Since the smallpox breakthrough, scientists have successfully developed vaccines for 27 diseases, including cholera, measles and influenza. Most children in the western world are inoculated from birth against illnesses that were previously incredibly common, while viruses which normally only impact specific sub-sections of the population – HIV and HPV, for example – now have readily available vaccines.

But smallpox is the only illness that a vaccine has successfully eradicated. A lesson, perhaps, for those betting that the huge investment into a coronavirus vaccine will eradicate the disease immediately.

 

Timing matters  

It’s also worth noting the importance of timing in major vaccine breakthroughs and the significance that has in commercialisation. The measles vaccine was created when a team of scientists successfully isolated virus cells after taking a blood sample from a school boy named David Edmonston in the 1960s after a serious outbreak of the illness in Boston. A vaccine for Ebola had been in development for more than two decades before the 2014 epidemic sparked global demand for funding to push it past the finish line.

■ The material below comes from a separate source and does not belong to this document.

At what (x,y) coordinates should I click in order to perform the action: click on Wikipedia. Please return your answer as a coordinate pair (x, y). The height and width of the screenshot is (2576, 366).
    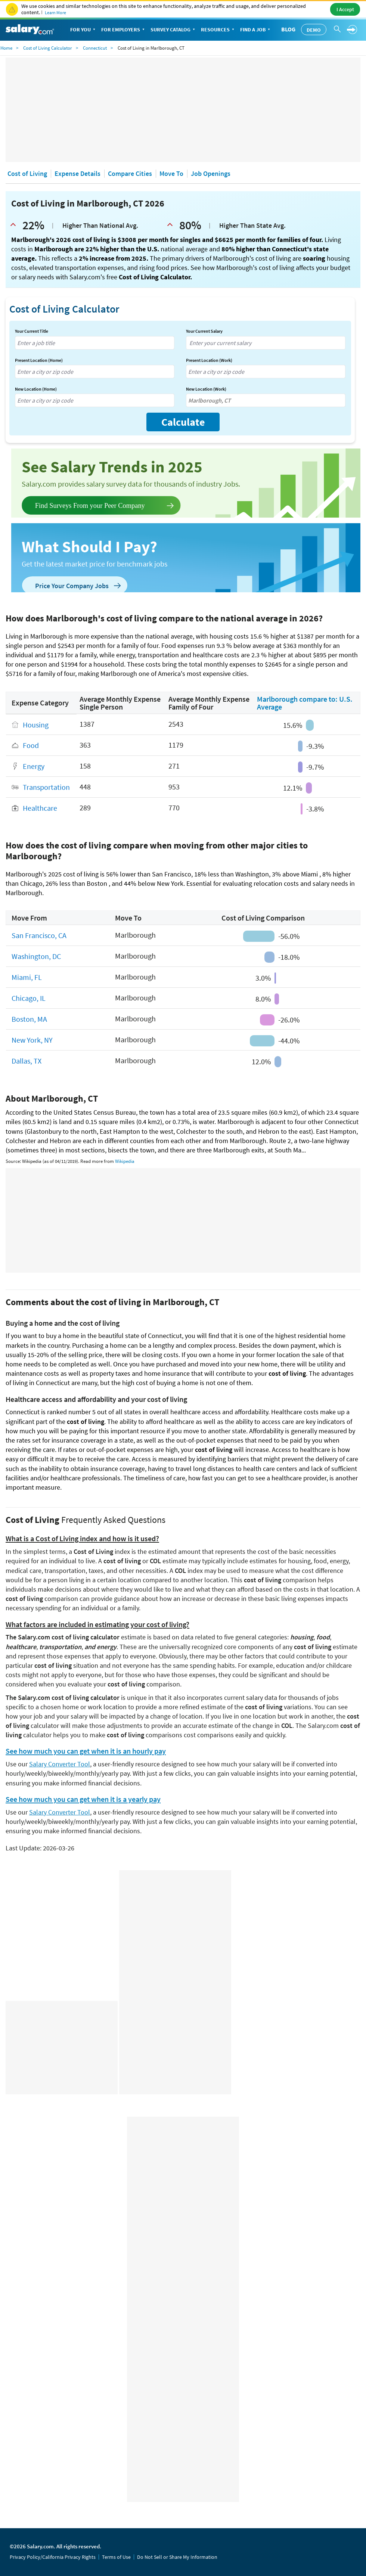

Vaccines are often developed in response to immediate need from western populations. That means drugs companies are encouraged to give those medicines away at cost price, at least until the initial danger has passed. And once the immediate need or media storm has died down, demand for those vaccines isn’t so high. That is why few drugs companies have ever made much money from them.

And so, lessons from history teach us that the likelihood of a successful coronavirus vaccine any time soon is very slim. The notion that the eventual vaccine will deliver major profits for the pharma company that sponsors it is even slimmer. And the prospect that the vaccine will eradicate coronavirus in time for Christmas? Virtually non-existent.